Cocaine hydrochloride — the white, fluffy stuff we see in the American Made trailer — is a different story. It’s soluble in water, and because of that can be absorbed on mucus membranes on the gums, inside the nose, and the back of the throat. It can also be absorbed rectally or vaginally, if you’re so inclined.

But it would be very hard to absorb cocaine through the skin, which is why being covered in it wouldn’t come with crazy repercussions.

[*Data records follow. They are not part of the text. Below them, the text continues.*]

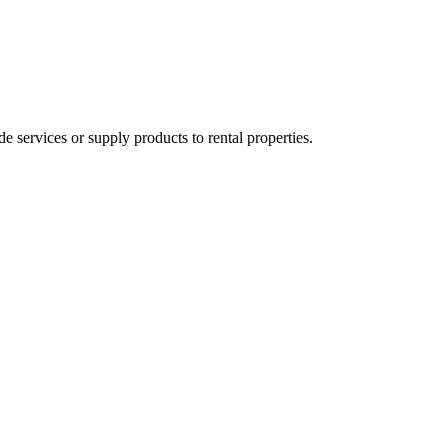
ervices or supply products to rental properties.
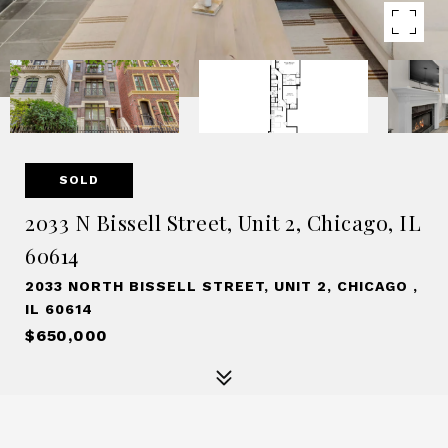
SOLD
2033 N Bissell Street, Unit 2, Chicago, IL
60614
2033 NORTH BISSELL STREET, UNIT 2, CHICAGO ,
IL 60614
$650,000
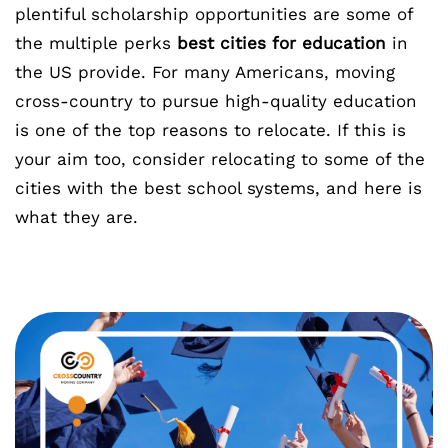
plentiful scholarship opportunities are some of
the multiple perks
best cities for education
in
the US provide. For many Americans, moving
cross-country to pursue high-quality education
is one of the top reasons to relocate. If this is
your aim too, consider relocating to some of the
cities with the best school systems, and here is
what they are.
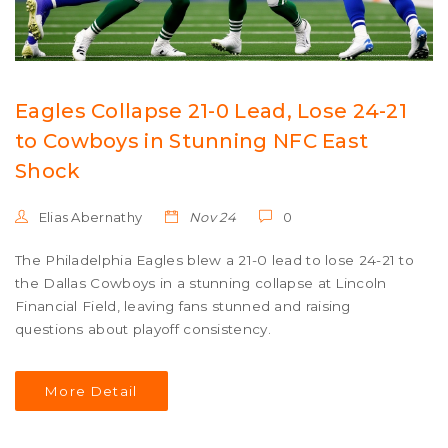
Eagles Collapse 21-0 Lead, Lose 24-21
to Cowboys in Stunning NFC East
Shock
Elias Abernathy
Nov 24
0
The Philadelphia Eagles blew a 21-0 lead to lose 24-21 to
the Dallas Cowboys in a stunning collapse at Lincoln
Financial Field, leaving fans stunned and raising
questions about playoff consistency.
More Detail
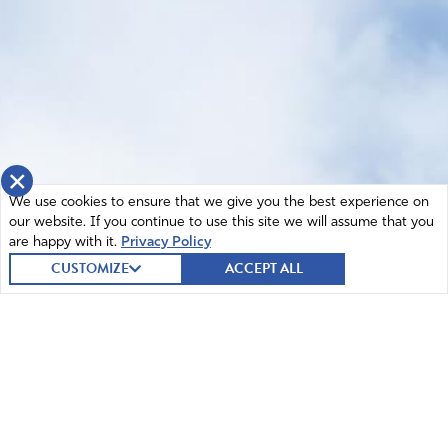
×
We use cookies to ensure that we give you the best experience on
our website. If you continue to use this site we will assume that you
are happy with it.
Privacy Policy
CUSTOMIZE
ACCEPT ALL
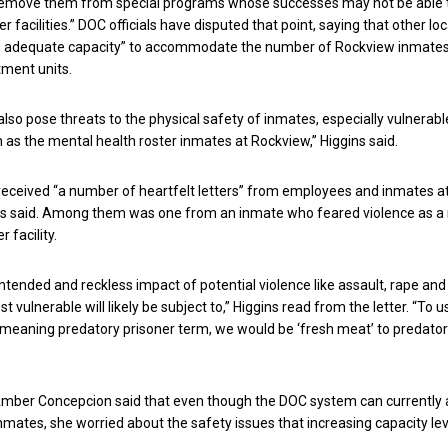
remove them from special programs whose successes may not be able 
er facilities.” DOC officials have disputed that point, saying that other lo
 adequate capacity” to accommodate the number of Rockview inmates
tment units.
also pose threats to the physical safety of inmates, especially vulnerabl
 as the mental health roster inmates at Rockview,” Higgins said.
received “a number of heartfelt letters” from employees and inmates a
ns said. Among them was one from an inmate who feared violence as a
 facility.
ntended and reckless impact of potential violence like assault, rape and
t vulnerable will likely be subject to,” Higgins read from the letter. “To u
aning predatory prisoner term, we would be ‘fresh meat’ to predator
ber Concepcion said that even though the DOC system can currently
inmates, she worried about the safety issues that increasing capacity le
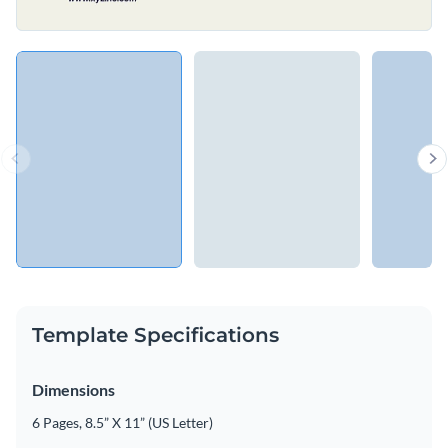
Template Specifications
Dimensions
6 Pages, 8.5” X 11” (US Letter)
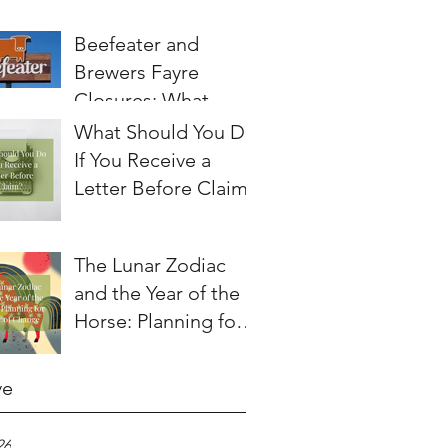
Beefeater and
Brewers Fayre
Closures: What
Employees Need to
What Should You Do
Know About
If You Receive a
Redundancy and
Letter Before Claim?
Settlement
Agreements
The Lunar Zodiac
and the Year of the
Horse: Planning for a
Year of Change
ve
26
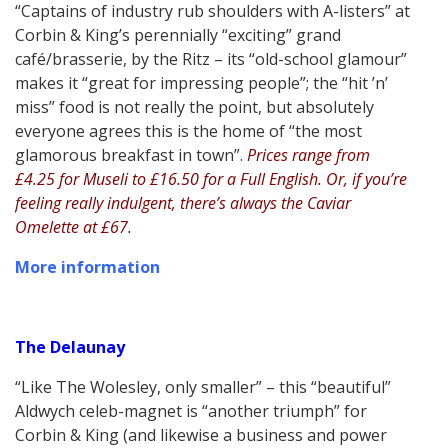
“Captains of industry rub shoulders with A-listers” at
Corbin & King’s perennially “exciting” grand
café/brasserie, by the Ritz – its “old-school glamour”
makes it “great for impressing people”; the “hit ’n’
miss” food is not really the point, but absolutely
everyone agrees this is the home of “the most
glamorous breakfast in town”.
Prices range from
£4.25 for Museli to £16.50 for a Full English. Or, if you’re
feeling really indulgent, there’s always the Caviar
Omelette at £67.
More information
The Delaunay
“Like The Wolesley, only smaller” – this “beautiful”
Aldwych celeb-magnet is “another triumph” for
Corbin & King (and likewise a business and power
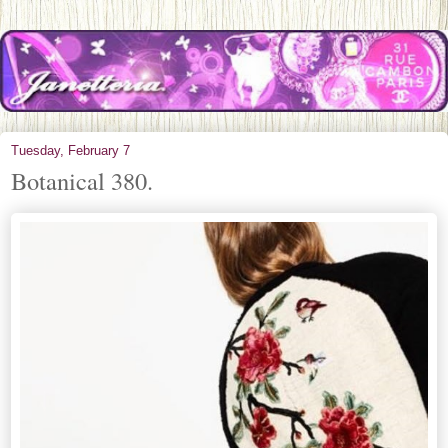
Tuesday, February 7
Botanical 380.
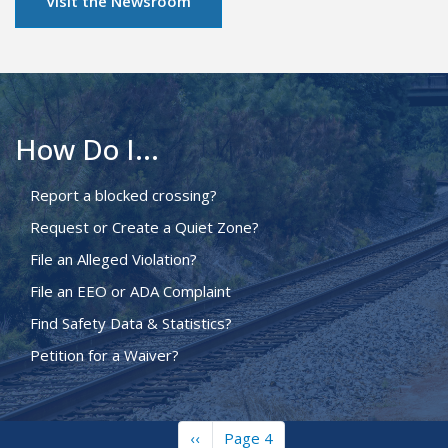
Visit the Newsroom
How Do I...
Report a blocked crossing?
Request or Create a Quiet Zone?
File an Alleged Violation?
File an EEO or ADA Complaint
Find Safety Data & Statistics?
Petition for a Waiver?
Previous
‹‹
Page 4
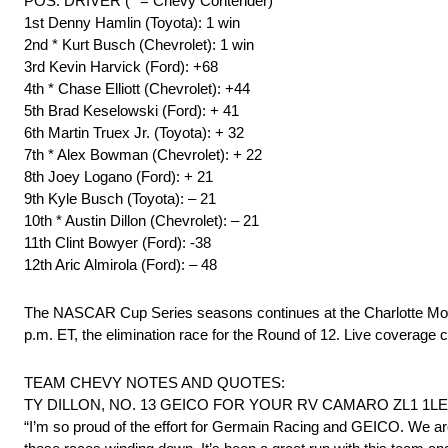
POS. DRIVER (* = Chevy Contender)
1st Denny Hamlin (Toyota): 1 win
2nd * Kurt Busch (Chevrolet): 1 win
3rd Kevin Harvick (Ford): +68
4th * Chase Elliott (Chevrolet): +44
5th Brad Keselowski (Ford): + 41
6th Martin Truex Jr. (Toyota): + 32
7th * Alex Bowman (Chevrolet): + 22
8th Joey Logano (Ford): + 21
9th Kyle Busch (Toyota): – 21
10th * Austin Dillon (Chevrolet): – 21
11th Clint Bowyer (Ford): -38
12th Aric Almirola (Ford): – 48
The NASCAR Cup Series seasons continues at the Charlotte Mot
p.m. ET, the elimination race for the Round of 12. Live cover
TEAM CHEVY NOTES AND QUOTES:
TY DILLON, NO. 13 GEICO FOR YOUR RV CAMARO ZL1 1LE – 
“I’m so proud of the effort for Germain Racing and GEICO. We are al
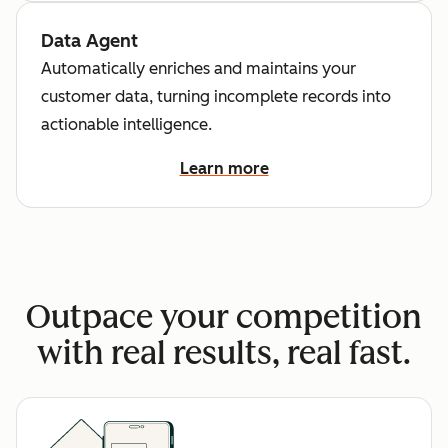
Data Agent
Automatically enriches and maintains your
customer data, turning incomplete records into
actionable intelligence.
Learn more
Outpace your competition
with real results, real fast.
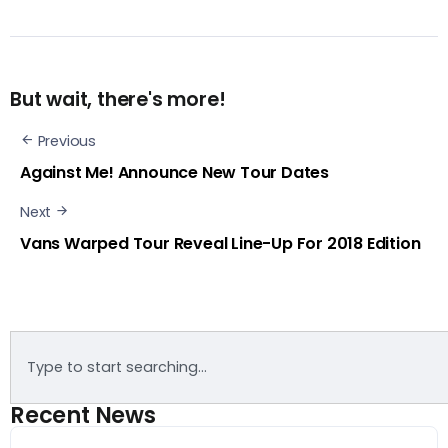
But wait, there's more!
Previous
Against Me! Announce New Tour Dates
Next
Vans Warped Tour Reveal Line-Up For 2018 Edition
Recent News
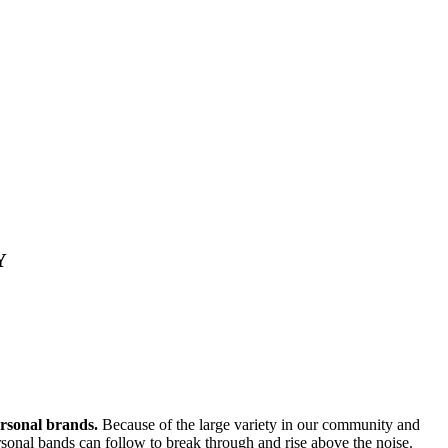
Y
ersonal brands.
Because of the large variety in our community and
personal bands can follow to break through and rise above the noise.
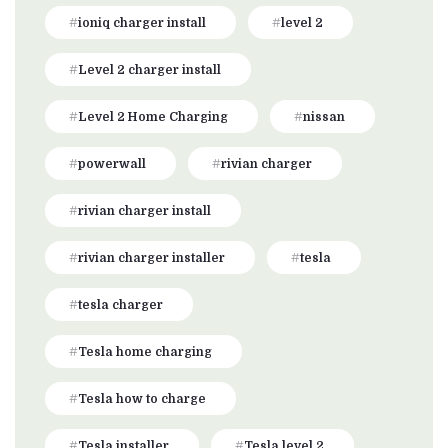
ioniq charger install
level 2
Level 2 charger install
Level 2 Home Charging
nissan
powerwall
rivian charger
rivian charger install
rivian charger installer
tesla
tesla charger
Tesla home charging
Tesla how to charge
Tesla installer
Tesla level 2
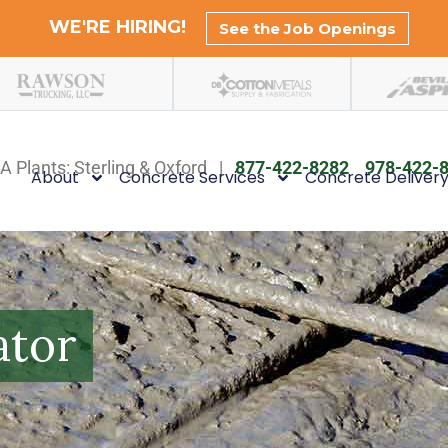
WE'RE HIRING!
See the Job Openings
A Plants: Sterling & Oxford |
877-422-8282
978-422-
About
Concrete Services
Concrete Deliver
ator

“What I can tell you is that about one percent of free-base cocaine is absorbed through the skin, but slowly, over many hours,” Dr. Peter Morgan, an associate professor of psychiatry at Yale University, explains to Inverse. “Powder cocaine is absorbed to a lesser degree, perhaps around a quarter of a percent of the total dose applied, and also very slowly. Because the absorption is so slow, the effects would be minimal unless the total dose that was applied to the skin was very, very large. One would also have to consider that just covering someone doesn’t mean all of the drug is touching the skin and will be absorbed — only the layer touching the skin will be absorbed, and most of the rest will probably fall off.”

Kauer also points out there are about six layers of cells covering every surface of the outer skin. These are pretty impermeable to most things, which is why most drugs don’t cross through the skin, save for something like a nicotine patch. Someone’s sweatiness wouldn’t make a difference, either — those glands don’t go to a place that would enable the cocaine to get you high.

What would happen if your skin encountered cocaine is that the cocaine would be hard to get off. Kauer says other scientists have found that cocaine makes bonds with the skin, and that even after scrubbing and washing, remnants still sometimes stick. It’s not getting into the body and it’s not getting someone high, but this stickiness does explain why covering actors in fake cocaine comes off as realistic.

Look, it happened in Search Party.

Thomas Middleditch, also in movie cocaine.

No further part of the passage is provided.